→ **How to complete this task**:
Leaving out the pictures, output each record exactly as it stands.

→ **Provided information**:
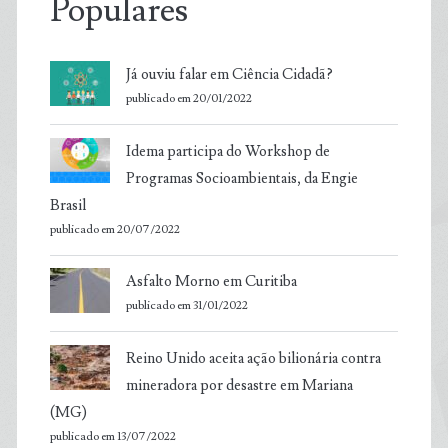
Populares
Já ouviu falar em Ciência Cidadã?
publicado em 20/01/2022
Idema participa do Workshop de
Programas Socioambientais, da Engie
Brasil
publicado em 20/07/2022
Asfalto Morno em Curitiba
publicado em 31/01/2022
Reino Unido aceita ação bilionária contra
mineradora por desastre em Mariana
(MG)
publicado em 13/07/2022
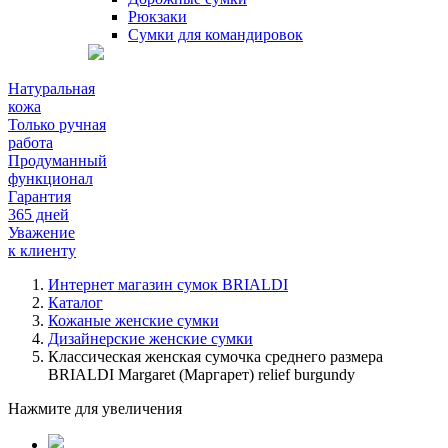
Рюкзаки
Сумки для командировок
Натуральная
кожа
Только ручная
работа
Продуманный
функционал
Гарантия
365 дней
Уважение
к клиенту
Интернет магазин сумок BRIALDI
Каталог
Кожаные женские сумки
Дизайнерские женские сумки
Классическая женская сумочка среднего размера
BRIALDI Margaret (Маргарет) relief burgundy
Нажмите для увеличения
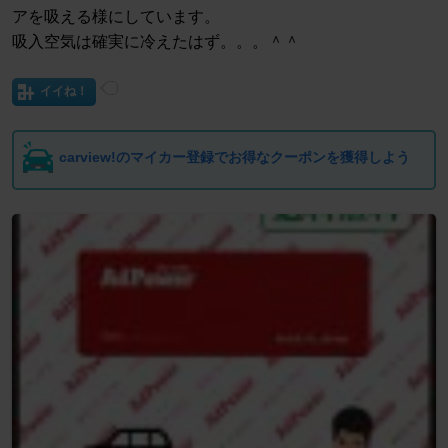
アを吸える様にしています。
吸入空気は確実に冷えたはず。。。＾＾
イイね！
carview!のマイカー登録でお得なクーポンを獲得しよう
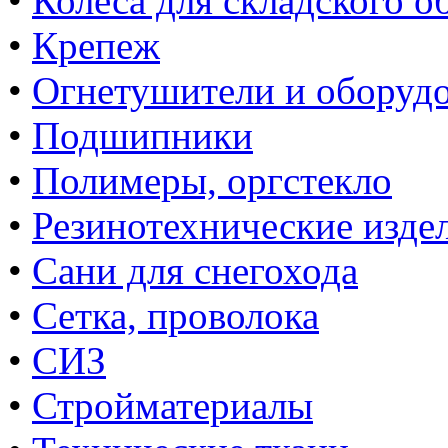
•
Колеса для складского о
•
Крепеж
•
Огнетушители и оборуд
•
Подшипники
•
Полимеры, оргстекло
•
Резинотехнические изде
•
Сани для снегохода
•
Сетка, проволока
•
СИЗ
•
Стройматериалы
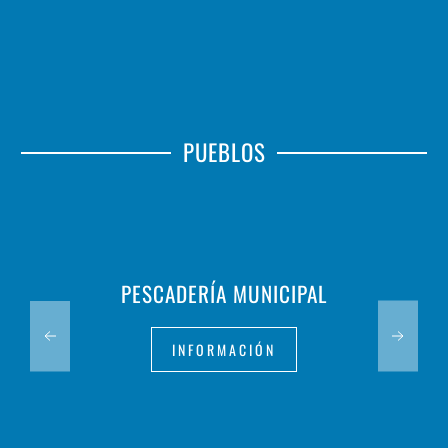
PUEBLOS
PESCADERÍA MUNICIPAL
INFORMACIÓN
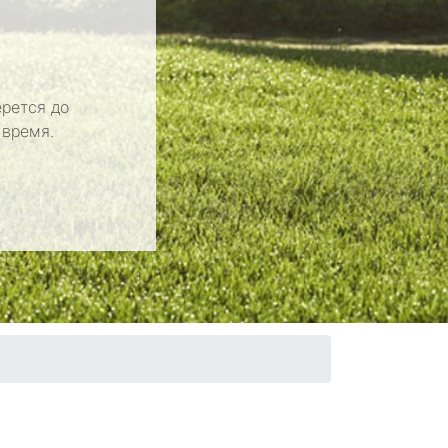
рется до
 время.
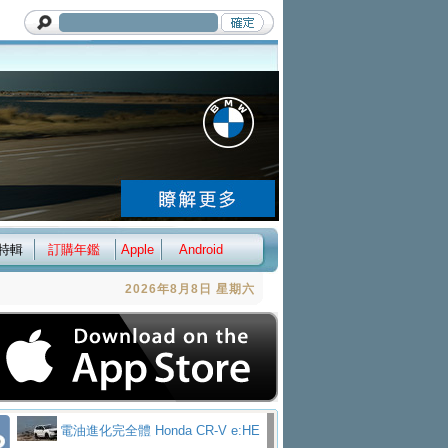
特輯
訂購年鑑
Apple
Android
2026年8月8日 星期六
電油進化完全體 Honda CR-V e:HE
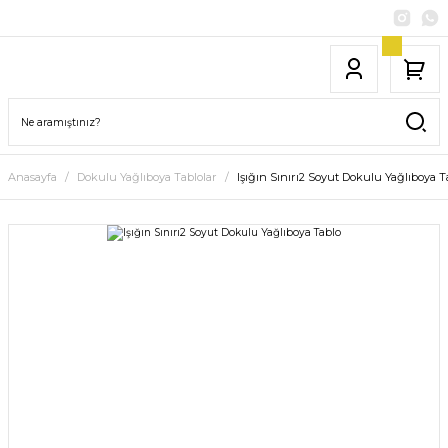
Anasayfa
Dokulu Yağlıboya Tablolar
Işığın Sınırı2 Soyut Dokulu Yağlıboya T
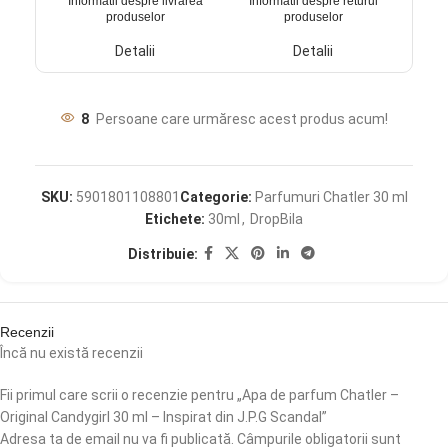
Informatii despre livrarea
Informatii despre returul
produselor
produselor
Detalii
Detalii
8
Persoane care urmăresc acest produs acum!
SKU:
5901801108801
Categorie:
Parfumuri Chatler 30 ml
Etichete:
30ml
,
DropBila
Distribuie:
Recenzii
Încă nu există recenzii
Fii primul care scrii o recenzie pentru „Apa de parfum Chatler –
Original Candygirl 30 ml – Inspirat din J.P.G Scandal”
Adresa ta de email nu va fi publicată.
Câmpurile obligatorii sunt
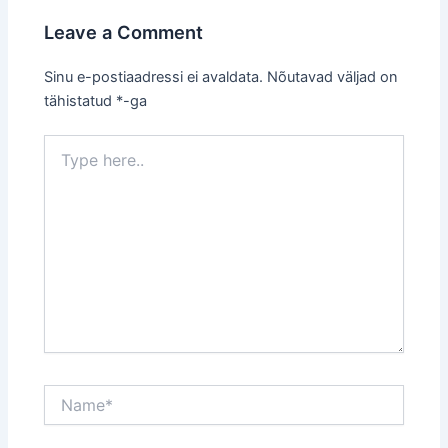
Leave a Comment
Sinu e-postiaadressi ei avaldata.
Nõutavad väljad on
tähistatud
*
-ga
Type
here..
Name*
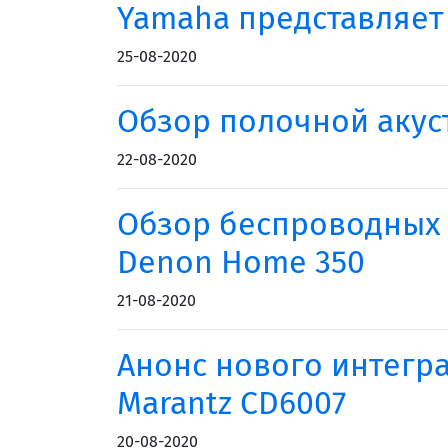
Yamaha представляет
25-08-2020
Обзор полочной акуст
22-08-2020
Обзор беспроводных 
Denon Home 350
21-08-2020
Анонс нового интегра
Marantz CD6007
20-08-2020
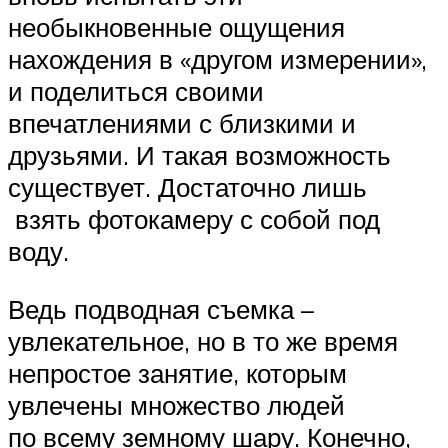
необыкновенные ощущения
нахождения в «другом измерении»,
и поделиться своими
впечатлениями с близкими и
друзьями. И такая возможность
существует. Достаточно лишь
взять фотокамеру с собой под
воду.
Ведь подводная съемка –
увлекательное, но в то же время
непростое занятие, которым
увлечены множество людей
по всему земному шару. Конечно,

→ **Answer space**:
Populares
Já ouviu falar em Ciência Cidadã?
publicado em 20/01/2022
Idema participa do Workshop de
Programas Socioambientais, da Engie
Brasil
publicado em 20/07/2022
Asfalto Morno em Curitiba
publicado em 31/01/2022
Reino Unido aceita ação bilionária contra
mineradora por desastre em Mariana
(MG)
publicado em 13/07/2022
Рюкзаки
Сумки для командировок
Натуральная
кожа
Только ручная
работа
Продуманный
функционал
Гарантия
365 дней
Уважение
к клиенту
Интернет магазин сумок BRIALDI
Каталог
Кожаные женские сумки
Дизайнерские женские сумки
Классическая женская сумочка среднего размера
BRIALDI Margaret (Маргарет) relief burgundy
Нажмите для увеличения
アを吸える様にしています。
吸入空気は確実に冷えたはず。。。＾＾
イイね！
carview!のマイカー登録でお得なクーポンを獲得しよう
•
Колеса для складского о
•
Крепеж
•
Огнетушители и оборуд
•
Подшипники
•
Полимеры, оргстекло
•
Резинотехнические изде
•
Сани для снегохода
•
Сетка, проволока
•
СИЗ
•
Стройматериалы
PUEBLOS
PESCADERÍA MUNICIPAL
INFORMACIÓN
рется до
 время.
特輯
訂購年鑑
Apple
Android
2026年8月8日 星期六
電油進化完全體 Honda CR-V e:HE
Anasayfa
Dokulu Yağlıboya Tablolar
Işığın Sınırı2 Soyut Dokulu Yağlıboya T
Informatii despre livrarea
Informatii despre returul
produselor
produselor
Detalii
Detalii
8
Persoane care urmăresc acest produs acum!
SKU:
5901801108801
Categorie:
Parfumuri Chatler 30 ml
Etichete:
30ml
,
DropBila
Distribuie:
Recenzii
Încă nu există recenzii
Fii primul care scrii o recenzie pentru „Apa de parfum Chatler –
Original Candygirl 30 ml – Inspirat din J.P.G Scandal”
Adresa ta de email nu va fi publicată.
Câmpurile obligatorii sunt
Leave a Comment
Sinu e-postiaadressi ei avaldata.
Nõutavad väljad on
tähistatud
*
-ga
Type
here..
Name*
Yamaha представляет
25-08-2020
Обзор полочной акуст
22-08-2020
Обзор беспроводных 
Denon Home 350
21-08-2020
Анонс нового интегра
Marantz CD6007
20-08-2020
необыкновенные ощущения
нахождения в «другом измерении»,
и поделиться своими
впечатлениями с близкими и
друзьями. И такая возможность
существует. Достаточно лишь
взять фотокамеру с собой под
воду.
Ведь подводная съемка –
увлекательное, но в то же время
непростое занятие, которым
увлечены множество людей
по всему земному шару. Конечно,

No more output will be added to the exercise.